Excessive fluid accumulation is associated with increased morbidity and prolonged convalescence after cardiopulmonary bypass. However, water fluctuations are difficult to assess solely on the basis of changes in body weight and fluid balance. Bioelectric impedance analysis is a simple, rapid, noninvasive bedside technique that measures the resistance of the body to a weak alternating current (50 kHz). The change in resistance is inversely proportional to the change in total body water. To investigate the relationship between body weight, fluid balance, and resistance, 18 patients who had cardiopulmonary bypass (9 men, 9 women, aged 61 +/- 3 years, weighing 80 +/- 4 kg, with ejection fraction 54% +/- 3% and bypass time 113 +/- 8 minutes [mean plus or minus standard error of the mean]) were followed up for 7 postoperative days. Body weight, fluid balance, and whole body and regional resistance were determined at 24-hour intervals. In the immediate postoperative period, fluid retention was accurately detected by simultaneous measurements of weight gain and decreased resistance (p < 0.001). Both measurements detected the initiation of diuresis by postoperative day 2 (p < 0.01). Whole body resistance returned to baseline values by day 7 (p > 0.05), and body weight returned to baseline on day 4 (p > 0.05). Change in weight and change in whole body resistance were highly correlated with cumulative fluid balance (r = 0.84, p < 0.001, and r = -0.81, p < 0.001, respectively), and these two measures were also related to each other throughout the study (r = -0.89, p < 0.001). The initial change in resistance was the best measurement associated with postoperative outcome (p < or = 0.01). The data suggest that the measurement of electric resistance across the body can accurately detect acute changes in total body water and in fluid redistribution through the body. However, determining the relative day-to-day change in whole body resistance seems more appropriate than calculating absolute fluid changes over time. Bioelectric impedance offers a simple, rapid, noninvasive method to monitor serial changes in total body water. This technique can be useful in situations in which rapid alterations in water compartments occur, and it may be useful in predicting outcome after cardiopulmonary bypass.
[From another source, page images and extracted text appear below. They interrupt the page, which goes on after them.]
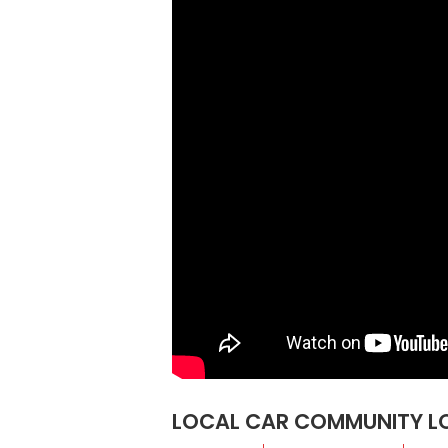
LOCAL CAR COMMUNITY LOS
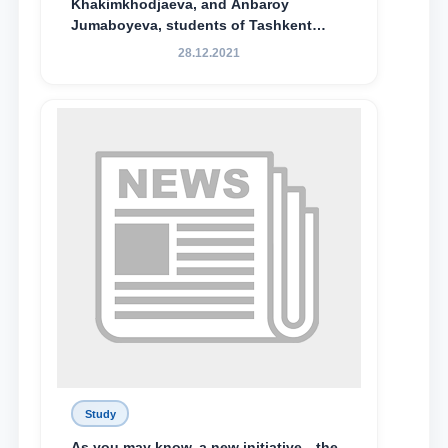
Khakimkhodjaeva, and Anbaroy
Jumaboyeva, students of Tashkent
State University of Law, along with
28.12.2021
Abduvali Makhamadaliev, a first-year
student at the M.S. Vasiqova Academic
Lyceum under TSUL, have been
awarded the Khadicha Sulaymonova
Special Scholarship.
Study
As you may know, a new initiative—the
体外循环后过多的液体蓄积与发病率增加及恢复期延长相关。然而,仅根据体重和液体平衡的变化很难评估水分波动情况。生物电阻抗分析是一种简单、快速、无创的床旁技术,可测量身体对弱交流电(50 kHz)的电阻。电阻的变化与总体液量的变化成反比。为研究体重、液体平衡与电阻之间的关系,对18例行体外循环的患者(9名男性,9名女性,年龄61±3岁,体重80±4 kg,射血分数54%±3%,体外循环时间113±8分钟[均值±均值的标准误])进行了术后7天的随访。每隔24小时测定体重、液体平衡以及全身和局部电阻。在术后即刻,通过同时测量体重增加和电阻降低准确检测到液体潴留(p<0.001)。两种测量方法均在术后第2天检测到利尿开始(p<0.01)。全身电阻在第7天恢复到基线值(p>0.05),体重在第4天恢复到基线(p>0.05)。体重变化和全身电阻变化与累积液体平衡高度相关(分别为r = 0.84,p<0.001和r = -0.81,p<0.001),并且在整个研究过程中这两种测量方法也相互关联(r = -0.89,p<0.001)。电阻的初始变化是与术后结果相关的最佳测量指标(p≤0.01)。数据表明,测量身体的电阻可以准确检测总体液量的急性变化以及液体在体内的重新分布。然而,确定全身电阻的相对每日变化似乎比计算随时间的绝对液体变化更合适。生物电阻抗提供了一种简单、快速、无创的方法来监测总体液量的系列变化。该技术在体液快速变化的情况下可能有用,并且可能有助于预测体外循环后的结果。